- Problem details -
Among the records, how many lines contain "afraid"? Only the number is needed.

- Recorded data -
★ ★ ★

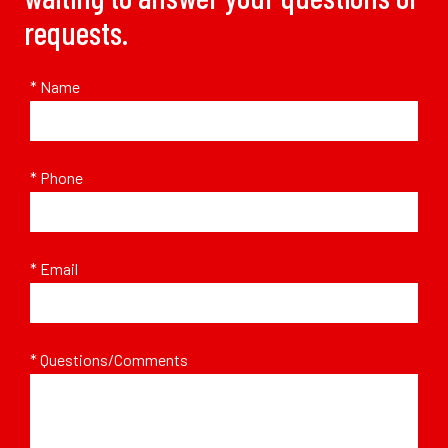
requests.
* Name
* Phone
* Email
* Questions/Comments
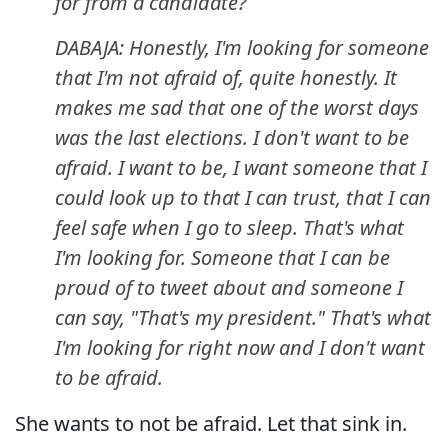
for from a candidate?
DABAJA: Honestly, I'm looking for someone
that I'm not afraid of, quite honestly. It
makes me sad that one of the worst days
was the last elections. I don't want to be
afraid. I want to be, I want someone that I
could look up to that I can trust, that I can
feel safe when I go to sleep. That's what
I'm looking for. Someone that I can be
proud of to tweet about and someone I
can say, "That's my president." That's what
I'm looking for right now and I don't want
to be afraid.
She wants to not be afraid. Let that sink in.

★ ★ ★

- Result below -
4